Warum in Gesellschaft körperliches oder seelisches Befinden so beliebte Plauderthemen sind, erschließt sich mir noch weniger. Da schildern manche ungefragt ihre gesundheitlichen Beschwerden, klagen über Gewichtsprobleme oder geben mit sportlichen Leistungen an. Ein anderer prahlt mit zwischenmenschlichen oder beruflichen Erfolgen. Und wieder andere lassen mich ungefiltert am Schmieden ihrer mehr oder minder vagen Pläne und Projekte teilhaben. Das mag alles schön und gut sein. Aber warum sollte ich mir das anhören? Noch dazu, wenn ich unter Umständen gerade mit ganz anderen Sorgen zu kämpfen habe oder mit ganz anderen Themen beschäftigt bin? Einen Großteil derartigen Geredes empfinde ich deshalb eher als unangenehm.

Ein Sonderfall des Smalltalks ist das Tischgespräch, vor allem, wenn es sich weder um ein Essen im privaten Kreis noch um ein echtes Arbeitsessen handelt. Bekanntlich vergeht kein Kongress, keine Tagung, Versammlung oder Gremiensitzung ohne „geselliges Beisammensein“. War die eigentliche Veranstaltung gut vorbereitet und entsprechend ergebnisreich, dann gäbe es in der Sache eigentlich nichts mehr zu sagen. So sich viele der Teilnehmer ansonsten nicht kennen, vertiefte Kontakte aber von Nutzen sein könnten, sind solche lockeren Veranstaltungen zum Zwecke des neudeutsch „netzwerken“ genannten Treibens sicher auch sinnvoll. Doch wie oft muss ich mir bei solchen Gelegenheiten bloß Variationen der immer gleichen Geschichten von den immer gleichen Leuten anhören. Besonders bei gesetzten Essen zehrt so etwas schnell an meinen Nerven. Je mehr Gänge und je aufwendiger die gereichten Speisen, desto mehr geht das luftige Geplauder in die Breite. Die Krönung solch nutzloser Tischgespräche sind natürlich jene, die sich um das Essen selbst drehen. Sei es nun um das soeben genossene oder um ein – wahlweise viel besseres oder viel schlechteres – Menu in der Vergangenheit. Die einzige Erkenntnis, die ich bei solchen Anlässen gewinnen kann, ist die, dass sich wohl mindestens drei Viertel aller Menschen zum Restaurantkritiker berufen fühlen. Daher: So gerne ich mit meiner Familie, mit Freunden oder guten Geschäftspartnern zum Essen beisammen sitze – förmliche Tischgesellschaften meide ich wann immer möglich. Nicht in jedem Fall lassen die Gebote der Höflichkeit das zu. Doch zumindest abkürzen lässt sich der „gemütliche Teil“ vieler Veranstaltungen fast immer. Zumal es ein Vorteil meines Alters ist, dass niemand mehr von mir erwartet, auch noch bei der Öffnung der letzten Flasche zugegen zu sein.

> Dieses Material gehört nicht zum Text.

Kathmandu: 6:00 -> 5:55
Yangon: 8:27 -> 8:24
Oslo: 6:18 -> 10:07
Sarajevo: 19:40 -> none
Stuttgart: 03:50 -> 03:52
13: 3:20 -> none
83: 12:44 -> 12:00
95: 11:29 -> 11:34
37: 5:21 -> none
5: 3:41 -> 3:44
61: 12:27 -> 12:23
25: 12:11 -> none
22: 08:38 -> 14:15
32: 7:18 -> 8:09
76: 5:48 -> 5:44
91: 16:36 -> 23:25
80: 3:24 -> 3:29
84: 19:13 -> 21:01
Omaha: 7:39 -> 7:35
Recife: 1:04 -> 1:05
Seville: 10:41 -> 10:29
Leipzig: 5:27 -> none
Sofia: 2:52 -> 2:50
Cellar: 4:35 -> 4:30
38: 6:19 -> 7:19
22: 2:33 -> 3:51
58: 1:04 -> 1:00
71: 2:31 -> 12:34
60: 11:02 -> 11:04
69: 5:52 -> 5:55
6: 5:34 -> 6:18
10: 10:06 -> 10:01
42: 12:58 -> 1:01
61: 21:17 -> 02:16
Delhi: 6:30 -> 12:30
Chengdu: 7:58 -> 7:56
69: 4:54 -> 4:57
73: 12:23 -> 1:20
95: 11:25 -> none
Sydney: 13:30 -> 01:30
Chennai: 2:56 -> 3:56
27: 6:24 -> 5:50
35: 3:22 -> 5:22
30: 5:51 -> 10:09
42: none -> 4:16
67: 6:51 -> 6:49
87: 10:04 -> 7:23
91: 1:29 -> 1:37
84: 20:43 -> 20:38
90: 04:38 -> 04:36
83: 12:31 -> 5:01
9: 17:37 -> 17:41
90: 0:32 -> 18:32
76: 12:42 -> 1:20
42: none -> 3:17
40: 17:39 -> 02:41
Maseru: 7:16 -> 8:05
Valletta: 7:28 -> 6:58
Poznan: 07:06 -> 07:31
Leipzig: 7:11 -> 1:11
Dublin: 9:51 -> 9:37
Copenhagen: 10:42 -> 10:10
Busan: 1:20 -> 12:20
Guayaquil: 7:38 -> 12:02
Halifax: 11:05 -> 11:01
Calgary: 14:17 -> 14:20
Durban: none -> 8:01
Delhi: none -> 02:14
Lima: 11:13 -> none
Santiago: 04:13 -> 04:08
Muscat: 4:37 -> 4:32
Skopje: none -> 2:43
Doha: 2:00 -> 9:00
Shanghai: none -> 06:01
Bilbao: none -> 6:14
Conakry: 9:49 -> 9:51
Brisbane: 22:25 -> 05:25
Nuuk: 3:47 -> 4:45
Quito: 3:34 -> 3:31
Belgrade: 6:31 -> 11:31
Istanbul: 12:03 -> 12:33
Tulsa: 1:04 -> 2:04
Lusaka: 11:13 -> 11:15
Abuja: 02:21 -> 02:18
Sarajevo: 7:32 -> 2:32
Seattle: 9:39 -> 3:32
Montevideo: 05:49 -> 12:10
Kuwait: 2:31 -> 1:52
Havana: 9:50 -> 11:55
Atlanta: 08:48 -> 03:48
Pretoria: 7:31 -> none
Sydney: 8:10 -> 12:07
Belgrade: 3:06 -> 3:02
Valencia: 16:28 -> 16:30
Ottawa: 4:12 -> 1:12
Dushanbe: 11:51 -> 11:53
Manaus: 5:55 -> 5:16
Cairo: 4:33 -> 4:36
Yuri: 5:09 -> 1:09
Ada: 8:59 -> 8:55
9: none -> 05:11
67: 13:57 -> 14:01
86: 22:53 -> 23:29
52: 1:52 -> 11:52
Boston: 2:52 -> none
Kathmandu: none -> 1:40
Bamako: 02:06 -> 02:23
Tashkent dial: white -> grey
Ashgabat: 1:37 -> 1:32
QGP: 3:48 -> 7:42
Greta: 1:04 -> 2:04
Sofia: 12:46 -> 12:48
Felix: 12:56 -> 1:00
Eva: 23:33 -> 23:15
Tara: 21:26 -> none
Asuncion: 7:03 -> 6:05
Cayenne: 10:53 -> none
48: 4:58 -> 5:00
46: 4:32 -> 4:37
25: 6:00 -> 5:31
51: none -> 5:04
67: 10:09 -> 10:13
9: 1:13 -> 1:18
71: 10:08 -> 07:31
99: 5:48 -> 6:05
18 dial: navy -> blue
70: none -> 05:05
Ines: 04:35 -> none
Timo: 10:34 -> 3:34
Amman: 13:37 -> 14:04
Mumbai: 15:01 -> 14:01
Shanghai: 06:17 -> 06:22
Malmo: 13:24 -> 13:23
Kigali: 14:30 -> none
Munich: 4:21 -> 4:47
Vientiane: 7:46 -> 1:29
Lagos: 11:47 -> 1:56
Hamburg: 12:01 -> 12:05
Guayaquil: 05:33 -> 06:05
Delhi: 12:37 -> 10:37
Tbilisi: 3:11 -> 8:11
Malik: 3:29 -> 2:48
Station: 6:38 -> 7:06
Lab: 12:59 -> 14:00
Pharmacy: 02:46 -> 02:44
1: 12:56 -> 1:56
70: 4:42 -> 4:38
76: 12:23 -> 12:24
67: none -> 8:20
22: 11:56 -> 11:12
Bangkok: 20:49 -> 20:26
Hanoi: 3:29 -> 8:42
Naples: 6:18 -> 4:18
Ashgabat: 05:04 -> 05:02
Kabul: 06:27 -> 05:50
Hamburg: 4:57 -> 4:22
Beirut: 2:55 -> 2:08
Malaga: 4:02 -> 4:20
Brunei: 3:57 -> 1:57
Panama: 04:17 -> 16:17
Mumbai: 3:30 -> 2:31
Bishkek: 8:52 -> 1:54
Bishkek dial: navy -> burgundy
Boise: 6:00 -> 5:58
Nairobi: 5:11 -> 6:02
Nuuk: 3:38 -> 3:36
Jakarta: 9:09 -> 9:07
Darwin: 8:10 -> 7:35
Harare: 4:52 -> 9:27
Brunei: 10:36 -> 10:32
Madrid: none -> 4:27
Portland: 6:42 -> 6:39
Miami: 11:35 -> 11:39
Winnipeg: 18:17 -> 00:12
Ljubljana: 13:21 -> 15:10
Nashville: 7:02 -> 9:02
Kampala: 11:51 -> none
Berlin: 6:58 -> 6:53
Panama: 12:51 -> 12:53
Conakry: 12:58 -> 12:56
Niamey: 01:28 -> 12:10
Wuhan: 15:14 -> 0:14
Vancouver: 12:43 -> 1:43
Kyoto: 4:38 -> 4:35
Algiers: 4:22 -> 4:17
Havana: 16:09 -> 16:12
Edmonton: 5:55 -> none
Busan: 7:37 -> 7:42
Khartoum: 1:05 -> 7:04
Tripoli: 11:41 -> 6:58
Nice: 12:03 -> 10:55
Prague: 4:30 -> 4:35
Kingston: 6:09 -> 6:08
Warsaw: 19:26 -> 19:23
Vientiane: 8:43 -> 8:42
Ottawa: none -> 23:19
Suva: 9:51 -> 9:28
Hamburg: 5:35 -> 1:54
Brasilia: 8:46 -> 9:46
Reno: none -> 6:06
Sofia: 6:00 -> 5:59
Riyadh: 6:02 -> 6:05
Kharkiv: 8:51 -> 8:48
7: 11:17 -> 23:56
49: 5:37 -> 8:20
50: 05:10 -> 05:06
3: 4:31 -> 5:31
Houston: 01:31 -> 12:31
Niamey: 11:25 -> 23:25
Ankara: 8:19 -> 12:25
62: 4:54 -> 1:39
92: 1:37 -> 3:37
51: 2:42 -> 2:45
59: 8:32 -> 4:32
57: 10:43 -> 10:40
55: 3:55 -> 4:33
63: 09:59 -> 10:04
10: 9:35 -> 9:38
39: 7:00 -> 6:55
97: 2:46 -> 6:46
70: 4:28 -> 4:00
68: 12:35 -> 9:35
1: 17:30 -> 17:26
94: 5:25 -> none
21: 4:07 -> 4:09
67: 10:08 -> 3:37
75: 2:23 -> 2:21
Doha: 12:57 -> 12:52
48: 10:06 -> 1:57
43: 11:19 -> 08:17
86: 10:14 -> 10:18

Eine andere, inzwischen leider auch im Geschäftsleben sehr verbreitete Form des Zeitdiebstahls ist die Weitschweifigkeit. Wenn ich weiß, eine Sache kann nur zu einem einzigen Ergebnis führen, und dennoch wird sie mir bis ins kleinste Detail dargelegt, möglichst einschließlich aller Schritte, wie der Berichterstatter wann und warum zu welchen Schlüssen gelangt ist, dann schalte ich oft schon wegen dieser zeitraubenden Art der Darstellung auf stur, gar nicht einmal aufgrund der Sache selbst. An sich durchaus ein Gemütsmensch, reißt mir der Geduldsfaden endgültig, wenn jemand auch noch ständig Fakten, Argumente und Überlegungen wiederholt, die ich erkennbar längst verstanden habe. Offensichtliches wieder und wieder in minimalen Variationen auszubreiten, ist Zeitdiebstahl in Reinform. Sodass es für mich nur einen Grund geben kann, einem Menschen die Redundanz eines Vortrags nachzusehen: Wenn ich weiß, dass er am Ende motiviert ist und sein Anliegen, so es denn sinnvoll ist, auch umsetzt.

Ebenso ist unnötiger Detailreichtum in vielen Vorträgen, Redebeiträgen oder schriftlichen Ausarbeitungen ein großer Zeitfresser. Die größte Herausforderung besteht darin, das Wesentliche zu bringen – und die Schritte, die zu diesem Ergebnis geführt haben zu kennen, aber nicht alle vorzuführen. Wer zu viele Informationen liefert, darf nicht damit rechnen, dass sich das Publikum all das merkt. Zu viele Verzierungen und Ausschmückungen machen die Sache ebenfalls weder klarer noch schöner, sondern sehr bald nur noch langatmig. Und eine langweilige Rede wird den Zuhörern stets durch ihre Langweiligkeit im Gedächtnis haften bleiben, aber nie aufgrund ihres Inhalts. Wer zu akribischer Faktenhuberei neigt, will seinen Zuhörern nicht Wissen, Argumente oder eine Idee vermitteln, sondern mit seiner Schulweisheit glänzen. Ebenso wie es den Freunden allzu barocker Rhetorik meist um Selbstdarstellung statt um Informationsvermittlung geht.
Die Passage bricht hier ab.